Should a line in the entries below contain "afval", return that line.

Material provided START

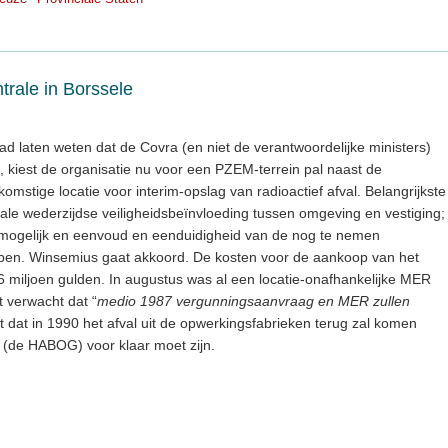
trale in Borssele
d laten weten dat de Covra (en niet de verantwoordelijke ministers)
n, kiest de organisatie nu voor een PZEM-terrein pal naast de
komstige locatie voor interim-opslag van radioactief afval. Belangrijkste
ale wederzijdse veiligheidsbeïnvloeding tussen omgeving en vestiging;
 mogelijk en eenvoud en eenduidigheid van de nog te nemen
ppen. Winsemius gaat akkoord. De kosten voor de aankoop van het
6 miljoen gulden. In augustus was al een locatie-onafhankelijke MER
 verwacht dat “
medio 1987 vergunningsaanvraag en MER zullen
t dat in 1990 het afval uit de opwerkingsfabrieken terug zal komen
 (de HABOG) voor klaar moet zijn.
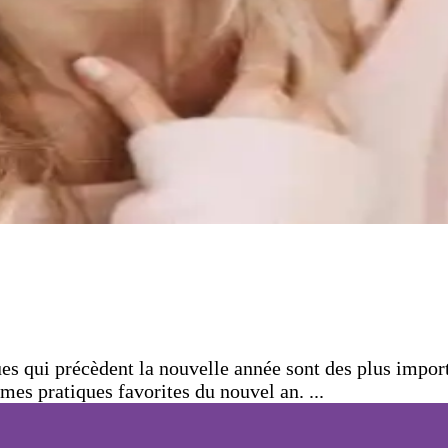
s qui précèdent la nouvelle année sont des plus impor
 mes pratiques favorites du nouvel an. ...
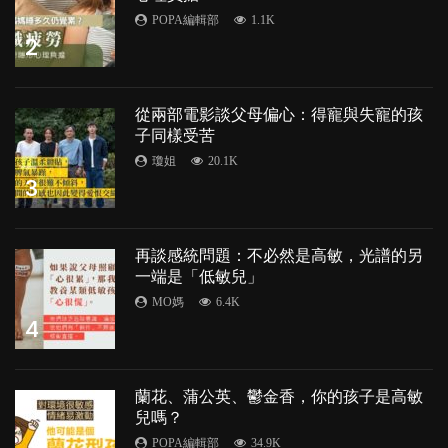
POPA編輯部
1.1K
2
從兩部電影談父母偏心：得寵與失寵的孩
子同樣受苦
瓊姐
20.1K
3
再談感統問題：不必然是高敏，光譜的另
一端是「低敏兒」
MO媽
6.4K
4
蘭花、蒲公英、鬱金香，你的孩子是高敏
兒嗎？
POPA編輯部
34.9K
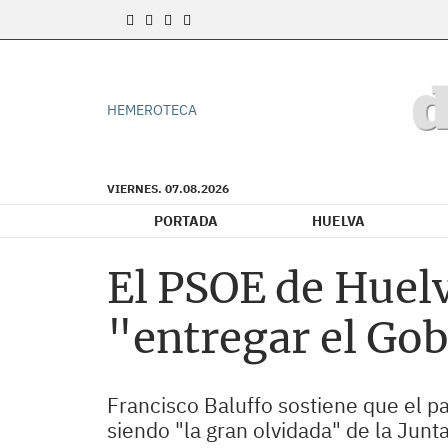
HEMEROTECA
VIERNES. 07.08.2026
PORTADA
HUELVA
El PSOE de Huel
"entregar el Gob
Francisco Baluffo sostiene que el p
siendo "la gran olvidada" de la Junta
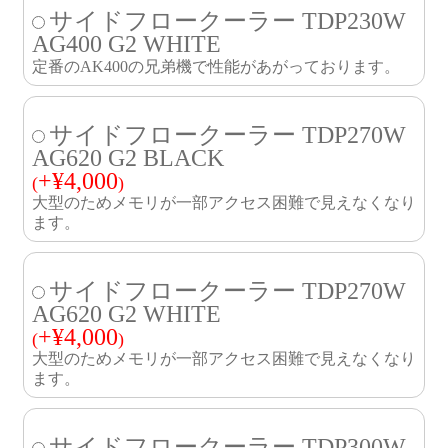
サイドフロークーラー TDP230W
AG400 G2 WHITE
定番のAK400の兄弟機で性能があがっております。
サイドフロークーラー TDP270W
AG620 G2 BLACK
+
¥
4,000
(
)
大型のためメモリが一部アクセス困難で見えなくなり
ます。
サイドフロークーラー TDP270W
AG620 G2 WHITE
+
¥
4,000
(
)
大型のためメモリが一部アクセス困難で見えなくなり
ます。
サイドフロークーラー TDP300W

Material provided END
Material provided START

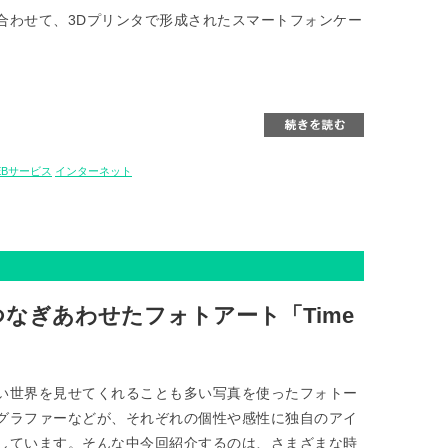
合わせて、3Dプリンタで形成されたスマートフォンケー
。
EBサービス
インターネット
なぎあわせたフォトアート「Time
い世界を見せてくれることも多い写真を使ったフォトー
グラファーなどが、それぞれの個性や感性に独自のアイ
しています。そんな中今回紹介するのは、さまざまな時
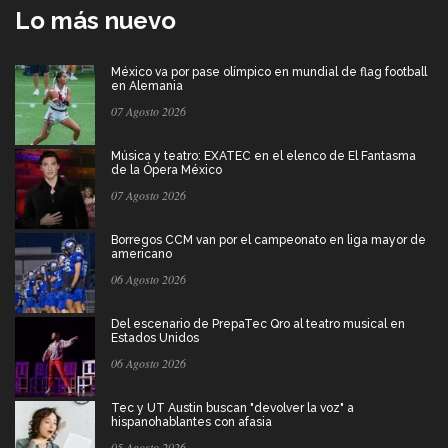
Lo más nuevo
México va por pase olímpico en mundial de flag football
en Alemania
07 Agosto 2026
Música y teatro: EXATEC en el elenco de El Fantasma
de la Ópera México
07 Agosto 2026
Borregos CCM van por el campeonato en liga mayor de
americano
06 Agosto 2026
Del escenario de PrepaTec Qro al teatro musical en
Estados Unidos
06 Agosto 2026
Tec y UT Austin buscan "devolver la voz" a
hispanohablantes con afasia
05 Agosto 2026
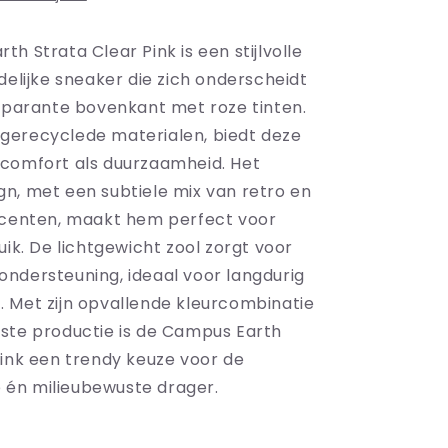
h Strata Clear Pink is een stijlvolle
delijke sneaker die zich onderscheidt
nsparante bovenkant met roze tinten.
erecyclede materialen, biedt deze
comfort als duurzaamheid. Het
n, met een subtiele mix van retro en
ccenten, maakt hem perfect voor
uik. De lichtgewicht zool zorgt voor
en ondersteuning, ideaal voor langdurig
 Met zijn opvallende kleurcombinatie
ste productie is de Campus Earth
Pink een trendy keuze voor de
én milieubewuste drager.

Material provided END

## [Task answer]
komstige locatie voor interim-opslag van radioactief afval. Belangrijkste
t dat in 1990 het afval uit de opwerkingsfabrieken terug zal komen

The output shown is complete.